The appellant (seller) and first respondent (buyer) entered into a written agreement of sale on 25 January 2006 for property known as 139 Rietfontein, Harare, for a purchase price of Z$28 billion. The agreement contained an entire agreement clause (clause 11) stating that the written document constituted the entire agreement and no variations would be binding unless reduced to writing and signed by both parties. The agreement was signed at CABS offices, which immediately instructed attorneys to attend to bond registration and transfer. On 30 January 2006, the appellant wrote to CABS and the respondent purporting to cancel the agreement without citing any breach. The respondent refused to accept the cancellation and obtained a provisional order in the High Court restraining the appellant from disposing of the property and requiring her to show cause why transfer should not be compelled. The appellant opposed confirmation, claiming there was an oral condition precedent that the respondent (who was Deputy Minister of Industry and International Trade) would provide her with two licences (for sugar and petroleum trading), and that the low purchase price reflected this arrangement. The appellant's friend and confidante, Biata Nyamupinga, who was actively involved in negotiations, denied any discussion of such licences.
The appeal was dismissed with costs. The order of the High Court confirming the provisional order compelling transfer of the property to the respondent was upheld.
The parol evidence rule prevents a party to an integrated written contract from adducing extrinsic evidence to contradict, alter, add to or vary the written terms where the purpose is to redefine the contract and enforce it as redefined. While extrinsic evidence may be admitted to show that a contract is conditional upon an event that has not occurred, such evidence is inadmissible where its object is to incorporate an alleged oral condition into a written agreement containing an entire agreement clause and then to enforce that condition. The integration rule protects the integrity of written contracts and prevents parties from unilaterally altering the recorded terms of their agreement through the introduction of extrinsic evidence.

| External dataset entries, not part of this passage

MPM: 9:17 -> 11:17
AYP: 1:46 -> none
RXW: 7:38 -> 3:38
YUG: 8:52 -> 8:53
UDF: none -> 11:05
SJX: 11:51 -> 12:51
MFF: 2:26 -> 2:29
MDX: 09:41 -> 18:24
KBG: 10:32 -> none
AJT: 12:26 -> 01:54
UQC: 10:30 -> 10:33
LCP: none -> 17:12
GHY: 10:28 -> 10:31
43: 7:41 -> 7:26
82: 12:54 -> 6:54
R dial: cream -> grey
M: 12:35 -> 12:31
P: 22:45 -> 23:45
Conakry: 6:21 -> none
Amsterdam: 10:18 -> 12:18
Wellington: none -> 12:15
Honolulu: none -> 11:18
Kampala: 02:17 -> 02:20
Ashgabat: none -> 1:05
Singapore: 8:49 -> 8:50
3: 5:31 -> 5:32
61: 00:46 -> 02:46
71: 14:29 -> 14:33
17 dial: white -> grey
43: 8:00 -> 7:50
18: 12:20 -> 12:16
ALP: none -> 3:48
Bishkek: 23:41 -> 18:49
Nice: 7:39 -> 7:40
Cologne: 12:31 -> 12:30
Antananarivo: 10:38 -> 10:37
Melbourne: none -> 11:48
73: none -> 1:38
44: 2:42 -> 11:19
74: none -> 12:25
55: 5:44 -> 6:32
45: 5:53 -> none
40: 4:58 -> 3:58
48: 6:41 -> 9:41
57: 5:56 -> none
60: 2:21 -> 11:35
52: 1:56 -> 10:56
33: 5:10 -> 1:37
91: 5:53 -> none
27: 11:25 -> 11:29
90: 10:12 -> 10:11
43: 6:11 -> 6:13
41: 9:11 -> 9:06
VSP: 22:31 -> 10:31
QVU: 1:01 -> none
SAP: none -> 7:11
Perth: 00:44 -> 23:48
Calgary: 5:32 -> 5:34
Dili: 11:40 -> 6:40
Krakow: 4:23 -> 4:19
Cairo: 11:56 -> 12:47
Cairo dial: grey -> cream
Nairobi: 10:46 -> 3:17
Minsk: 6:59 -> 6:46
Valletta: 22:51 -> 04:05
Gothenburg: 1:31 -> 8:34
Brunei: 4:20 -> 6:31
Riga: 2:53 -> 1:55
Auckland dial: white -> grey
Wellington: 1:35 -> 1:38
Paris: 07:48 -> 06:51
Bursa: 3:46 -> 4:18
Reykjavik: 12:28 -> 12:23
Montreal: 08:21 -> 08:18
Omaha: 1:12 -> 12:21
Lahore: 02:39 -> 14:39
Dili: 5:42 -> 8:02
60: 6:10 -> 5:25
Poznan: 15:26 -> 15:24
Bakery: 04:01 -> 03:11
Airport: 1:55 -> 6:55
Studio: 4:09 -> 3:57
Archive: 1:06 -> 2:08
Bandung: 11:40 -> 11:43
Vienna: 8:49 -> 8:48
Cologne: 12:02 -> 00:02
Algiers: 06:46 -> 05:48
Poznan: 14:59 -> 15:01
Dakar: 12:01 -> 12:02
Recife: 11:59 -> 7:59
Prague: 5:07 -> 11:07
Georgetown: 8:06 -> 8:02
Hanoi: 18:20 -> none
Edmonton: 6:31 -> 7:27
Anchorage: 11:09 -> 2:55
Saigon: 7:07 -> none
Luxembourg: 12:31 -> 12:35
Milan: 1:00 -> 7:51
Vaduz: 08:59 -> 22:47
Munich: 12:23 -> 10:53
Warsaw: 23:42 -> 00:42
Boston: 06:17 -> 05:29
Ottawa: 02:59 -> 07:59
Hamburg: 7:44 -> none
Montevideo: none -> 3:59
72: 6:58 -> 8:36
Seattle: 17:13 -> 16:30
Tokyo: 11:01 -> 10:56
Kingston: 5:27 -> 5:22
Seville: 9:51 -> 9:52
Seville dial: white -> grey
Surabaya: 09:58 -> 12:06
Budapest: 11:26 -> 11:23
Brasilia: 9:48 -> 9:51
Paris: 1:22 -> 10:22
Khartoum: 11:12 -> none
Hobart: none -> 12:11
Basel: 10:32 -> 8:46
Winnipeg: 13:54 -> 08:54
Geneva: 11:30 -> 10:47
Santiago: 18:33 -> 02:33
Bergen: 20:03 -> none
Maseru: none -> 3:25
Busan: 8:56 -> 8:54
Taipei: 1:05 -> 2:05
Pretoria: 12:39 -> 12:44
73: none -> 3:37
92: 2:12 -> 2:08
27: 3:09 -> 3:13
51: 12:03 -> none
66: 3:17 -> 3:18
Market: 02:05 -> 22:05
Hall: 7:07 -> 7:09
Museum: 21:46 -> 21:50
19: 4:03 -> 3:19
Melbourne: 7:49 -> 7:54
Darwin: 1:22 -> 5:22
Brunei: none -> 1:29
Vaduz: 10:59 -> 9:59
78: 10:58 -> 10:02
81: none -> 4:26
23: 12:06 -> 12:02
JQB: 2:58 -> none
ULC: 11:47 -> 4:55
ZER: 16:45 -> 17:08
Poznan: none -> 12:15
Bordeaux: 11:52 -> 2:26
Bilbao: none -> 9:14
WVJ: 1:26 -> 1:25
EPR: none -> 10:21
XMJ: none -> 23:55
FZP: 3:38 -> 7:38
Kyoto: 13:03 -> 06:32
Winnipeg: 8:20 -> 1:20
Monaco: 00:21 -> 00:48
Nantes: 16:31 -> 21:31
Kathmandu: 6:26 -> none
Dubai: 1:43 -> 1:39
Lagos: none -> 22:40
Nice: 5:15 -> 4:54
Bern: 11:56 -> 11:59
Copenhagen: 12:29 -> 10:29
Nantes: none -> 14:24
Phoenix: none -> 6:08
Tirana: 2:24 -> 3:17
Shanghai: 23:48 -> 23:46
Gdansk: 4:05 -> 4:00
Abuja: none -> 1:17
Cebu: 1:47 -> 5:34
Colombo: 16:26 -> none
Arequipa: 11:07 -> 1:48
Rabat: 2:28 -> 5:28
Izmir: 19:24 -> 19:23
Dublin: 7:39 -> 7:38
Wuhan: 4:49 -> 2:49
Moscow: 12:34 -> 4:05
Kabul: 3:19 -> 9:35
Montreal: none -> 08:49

The Court observed that even if parol evidence had been admissible in principle, the evidence on the record did not support the appellant's case. The Court noted various factors undermining the credibility of the alleged oral agreement: (1) the appellant's confidante who participated in negotiations denied any discussion of the licences; (2) neither of the two licences allegedly offered fell within the respondent's ministerial mandate; (3) no explanation was given for why the appellant signed the agreement if the condition precedent remained unfulfilled; and (4) when the appellant purported to cancel the agreement, she gave no reason for the cancellation and cited no breach, which would be inconsistent with her later claim that the respondent had breached an oral condition precedent.
This case is significant in Zimbabwean (and by extension South African) contract law for its clear application of the parol evidence rule and the integration principle in the context of written agreements containing entire agreement clauses. It reinforces the principle that parties cannot use extrinsic evidence to vary, add to, or contradict the terms of an integrated written contract, particularly where an entire agreement clause exists. The case provides important guidance on when extrinsic evidence of alleged oral conditions precedent will be excluded, specifically where the purpose is not merely to show that a contract is conditional, but to redefine its terms and enforce the redefined version. It emphasizes the sanctity of written contracts and the protection of parties' reasonable expectations when they have reduced their agreement to writing with clear integration clauses.